One of the most frequently misunderstood provisions of naturalization is the timing eligibility. While the vast majority of lawful permanent residents must apply after five years continuous residence, the immigration law also provides that some spouses of U.S. Citizens may apply after only three years. In general, the permanent resident spouse must demonstrate, among other things, that he/she has been a resident for three years; been physically present within the United States for at least half that time; and been living in marital union with the US citizen spouse for at least three years before filing. What happens though if a lawful permanent resident is abused by his/her citizen spouse? Or what if someone is granted lawful permanent residence after demonstrating that he/she has been the subject of abuse through a Violence Against Women (“VAWA”) petition (filed on the I-360)? How does the immigration law treat these classes of people with respect to when they apply for naturalization?

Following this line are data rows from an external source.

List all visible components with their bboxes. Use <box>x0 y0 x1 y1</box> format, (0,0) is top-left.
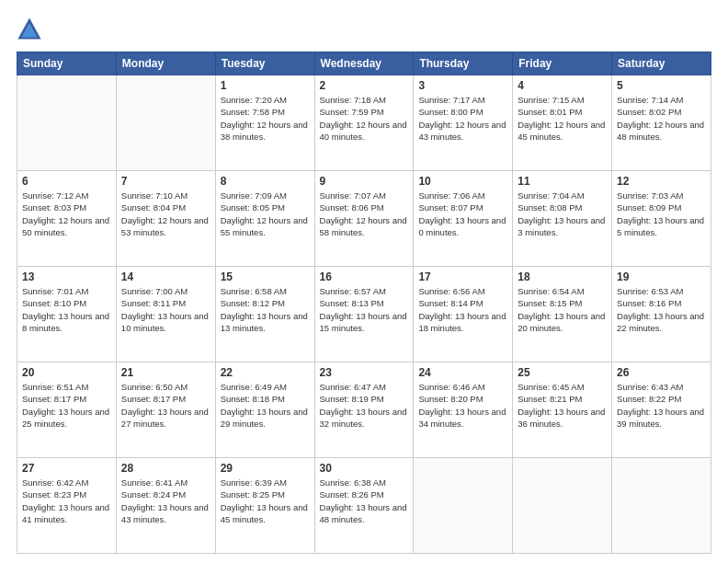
calendar-cell: 28Sunrise: 6:41 AM Sunset: 8:24 PM Dayli… <box>116 458 215 554</box>
calendar-cell: 5Sunrise: 7:14 AM Sunset: 8:02 PM Daylig… <box>612 75 711 171</box>
day-number: 13 <box>22 270 111 283</box>
weekday-header-wednesday: Wednesday <box>314 52 414 75</box>
day-number: 23 <box>320 366 409 379</box>
calendar-cell: 29Sunrise: 6:39 AM Sunset: 8:25 PM Dayli… <box>215 458 314 554</box>
day-info: Sunrise: 6:53 AM Sunset: 8:16 PM Dayligh… <box>617 285 706 334</box>
calendar-week-1: 1Sunrise: 7:20 AM Sunset: 7:58 PM Daylig… <box>17 75 711 171</box>
calendar-cell: 7Sunrise: 7:10 AM Sunset: 8:04 PM Daylig… <box>116 171 215 267</box>
calendar-week-4: 20Sunrise: 6:51 AM Sunset: 8:17 PM Dayli… <box>17 362 711 458</box>
calendar-cell <box>414 458 513 554</box>
day-number: 7 <box>121 175 210 188</box>
calendar-cell: 26Sunrise: 6:43 AM Sunset: 8:22 PM Dayli… <box>612 362 711 458</box>
day-info: Sunrise: 6:58 AM Sunset: 8:12 PM Dayligh… <box>221 285 310 334</box>
weekday-header-tuesday: Tuesday <box>215 52 314 75</box>
logo <box>17 17 44 42</box>
calendar-cell: 16Sunrise: 6:57 AM Sunset: 8:13 PM Dayli… <box>314 267 414 362</box>
logo-icon <box>17 17 42 42</box>
day-number: 11 <box>518 175 607 188</box>
day-number: 18 <box>518 270 607 283</box>
day-info: Sunrise: 6:39 AM Sunset: 8:25 PM Dayligh… <box>221 477 310 525</box>
calendar-cell <box>612 458 711 554</box>
calendar-cell: 30Sunrise: 6:38 AM Sunset: 8:26 PM Dayli… <box>314 458 414 554</box>
calendar-week-3: 13Sunrise: 7:01 AM Sunset: 8:10 PM Dayli… <box>17 267 711 362</box>
day-info: Sunrise: 7:04 AM Sunset: 8:08 PM Dayligh… <box>518 190 607 238</box>
day-info: Sunrise: 6:45 AM Sunset: 8:21 PM Dayligh… <box>518 381 607 430</box>
calendar-cell: 19Sunrise: 6:53 AM Sunset: 8:16 PM Dayli… <box>612 267 711 362</box>
day-number: 22 <box>221 366 310 379</box>
day-number: 8 <box>221 175 310 188</box>
calendar-cell: 27Sunrise: 6:42 AM Sunset: 8:23 PM Dayli… <box>17 458 117 554</box>
calendar-cell: 9Sunrise: 7:07 AM Sunset: 8:06 PM Daylig… <box>314 171 414 267</box>
day-info: Sunrise: 7:10 AM Sunset: 8:04 PM Dayligh… <box>121 190 210 238</box>
calendar-cell: 21Sunrise: 6:50 AM Sunset: 8:17 PM Dayli… <box>116 362 215 458</box>
calendar-cell <box>17 75 117 171</box>
day-info: Sunrise: 6:42 AM Sunset: 8:23 PM Dayligh… <box>22 477 111 525</box>
day-number: 1 <box>221 79 310 92</box>
calendar-cell: 10Sunrise: 7:06 AM Sunset: 8:07 PM Dayli… <box>414 171 513 267</box>
calendar-cell: 2Sunrise: 7:18 AM Sunset: 7:59 PM Daylig… <box>314 75 414 171</box>
day-number: 5 <box>617 79 706 92</box>
calendar-header-row: SundayMondayTuesdayWednesdayThursdayFrid… <box>17 52 711 75</box>
day-info: Sunrise: 7:07 AM Sunset: 8:06 PM Dayligh… <box>320 190 409 238</box>
calendar-cell: 3Sunrise: 7:17 AM Sunset: 8:00 PM Daylig… <box>414 75 513 171</box>
day-info: Sunrise: 7:12 AM Sunset: 8:03 PM Dayligh… <box>22 190 111 238</box>
day-number: 6 <box>22 175 111 188</box>
calendar-week-2: 6Sunrise: 7:12 AM Sunset: 8:03 PM Daylig… <box>17 171 711 267</box>
day-info: Sunrise: 7:18 AM Sunset: 7:59 PM Dayligh… <box>320 94 409 143</box>
calendar-cell: 6Sunrise: 7:12 AM Sunset: 8:03 PM Daylig… <box>17 171 117 267</box>
day-info: Sunrise: 6:51 AM Sunset: 8:17 PM Dayligh… <box>22 381 111 430</box>
day-info: Sunrise: 6:54 AM Sunset: 8:15 PM Dayligh… <box>518 285 607 334</box>
day-number: 9 <box>320 175 409 188</box>
calendar-cell: 1Sunrise: 7:20 AM Sunset: 7:58 PM Daylig… <box>215 75 314 171</box>
day-number: 26 <box>617 366 706 379</box>
day-number: 17 <box>418 270 507 283</box>
day-info: Sunrise: 7:01 AM Sunset: 8:10 PM Dayligh… <box>22 285 111 334</box>
day-number: 19 <box>617 270 706 283</box>
day-info: Sunrise: 6:43 AM Sunset: 8:22 PM Dayligh… <box>617 381 706 430</box>
calendar-cell: 14Sunrise: 7:00 AM Sunset: 8:11 PM Dayli… <box>116 267 215 362</box>
day-number: 10 <box>418 175 507 188</box>
weekday-header-sunday: Sunday <box>17 52 117 75</box>
weekday-header-saturday: Saturday <box>612 52 711 75</box>
day-number: 29 <box>221 462 310 475</box>
calendar-cell <box>513 458 612 554</box>
day-info: Sunrise: 6:49 AM Sunset: 8:18 PM Dayligh… <box>221 381 310 430</box>
day-number: 14 <box>121 270 210 283</box>
day-info: Sunrise: 7:09 AM Sunset: 8:05 PM Dayligh… <box>221 190 310 238</box>
day-info: Sunrise: 7:15 AM Sunset: 8:01 PM Dayligh… <box>518 94 607 143</box>
day-number: 21 <box>121 366 210 379</box>
day-number: 27 <box>22 462 111 475</box>
calendar-cell: 13Sunrise: 7:01 AM Sunset: 8:10 PM Dayli… <box>17 267 117 362</box>
day-number: 16 <box>320 270 409 283</box>
calendar-cell: 25Sunrise: 6:45 AM Sunset: 8:21 PM Dayli… <box>513 362 612 458</box>
calendar-cell: 23Sunrise: 6:47 AM Sunset: 8:19 PM Dayli… <box>314 362 414 458</box>
day-info: Sunrise: 6:50 AM Sunset: 8:17 PM Dayligh… <box>121 381 210 430</box>
day-info: Sunrise: 7:00 AM Sunset: 8:11 PM Dayligh… <box>121 285 210 334</box>
day-info: Sunrise: 6:57 AM Sunset: 8:13 PM Dayligh… <box>320 285 409 334</box>
day-info: Sunrise: 6:41 AM Sunset: 8:24 PM Dayligh… <box>121 477 210 525</box>
calendar-cell: 4Sunrise: 7:15 AM Sunset: 8:01 PM Daylig… <box>513 75 612 171</box>
calendar-cell: 15Sunrise: 6:58 AM Sunset: 8:12 PM Dayli… <box>215 267 314 362</box>
day-info: Sunrise: 7:03 AM Sunset: 8:09 PM Dayligh… <box>617 190 706 238</box>
calendar-week-5: 27Sunrise: 6:42 AM Sunset: 8:23 PM Dayli… <box>17 458 711 554</box>
day-info: Sunrise: 7:17 AM Sunset: 8:00 PM Dayligh… <box>418 94 507 143</box>
calendar-cell: 17Sunrise: 6:56 AM Sunset: 8:14 PM Dayli… <box>414 267 513 362</box>
day-number: 12 <box>617 175 706 188</box>
day-number: 28 <box>121 462 210 475</box>
day-number: 3 <box>418 79 507 92</box>
calendar-cell: 24Sunrise: 6:46 AM Sunset: 8:20 PM Dayli… <box>414 362 513 458</box>
day-number: 4 <box>518 79 607 92</box>
calendar-cell: 12Sunrise: 7:03 AM Sunset: 8:09 PM Dayli… <box>612 171 711 267</box>
day-info: Sunrise: 6:46 AM Sunset: 8:20 PM Dayligh… <box>418 381 507 430</box>
day-number: 30 <box>320 462 409 475</box>
day-number: 20 <box>22 366 111 379</box>
calendar-table: SundayMondayTuesdayWednesdayThursdayFrid… <box>17 52 711 554</box>
day-info: Sunrise: 6:56 AM Sunset: 8:14 PM Dayligh… <box>418 285 507 334</box>
day-info: Sunrise: 7:20 AM Sunset: 7:58 PM Dayligh… <box>221 94 310 143</box>
header <box>17 17 711 42</box>
day-number: 2 <box>320 79 409 92</box>
weekday-header-thursday: Thursday <box>414 52 513 75</box>
weekday-header-monday: Monday <box>116 52 215 75</box>
calendar-cell: 11Sunrise: 7:04 AM Sunset: 8:08 PM Dayli… <box>513 171 612 267</box>
page: SundayMondayTuesdayWednesdayThursdayFrid… <box>0 0 728 563</box>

Fortunately, the USCIS does recognize that individuals in these types of situations should not be penalized on account of their abusive spouses/ex-spouses. INA Section 319(a) was amended through the Victims of Trafficking and Violence Protection Act of 2000 to allow spouses and ex-spouses who have obtained green cards, on the basis of being battered or the victim of extreme cruelty by their marital partner, to apply after three years. In order to be eligible, the applicant must have procured permanent residence through either
•· An approved I-360 petition as the spouse of a U.S. Citizen
•· An approved I-360 petition as the spouse of a lawful permanent resident if the abusive spouse naturalizes after the petition has been approved
•· Cancellation of removal based on battery or extreme cruelty
•· An approved I-751 waiver to remove conditions on residence if the marriage was entered into good faith and the foreign spouse was subject to battery or extreme cruelty by the US Citizen or LPR spouse
An individual who falls into any of above classes is specifically exempted from the requirement of living “in marital union” with the US Citizen spouse for at least three years. To require otherwise would be counterintuitive and essentially penalize abused green card holders from filing self-petitions on account of their abusive partners. However, it is important to note that the applicant must otherwise meet all the other requirements for naturalization, including passing the English and civics portions of the test. Additionally, the applicant must still satisfy the physical presence and continuous residence requirements and show good moral character for the three years in question. If the applicant has poor proficiency with English; lacks knowledge of American history; has any criminal charge; or has taken long trips (180 days or more is a flag), an application for naturalization may be problematic. Furthermore, an immigration service officer (ISO) will likely review the applicant’s “alien file” or “A file” to determine how the applicant procured residence, especially if one is applying on this basis. If there are any irregularities or issues in terms of how the applicant secured permanent residence (ie., the application was improvidently granted or misrepresentations were made), it would be prudent to consult with an attorney before rushing to file an application.
The above is general information only and not to be relied upon as legal advice. It does not create an attorney client relationship nor should it be relied upon as advice in lieu of consultation with an attorney.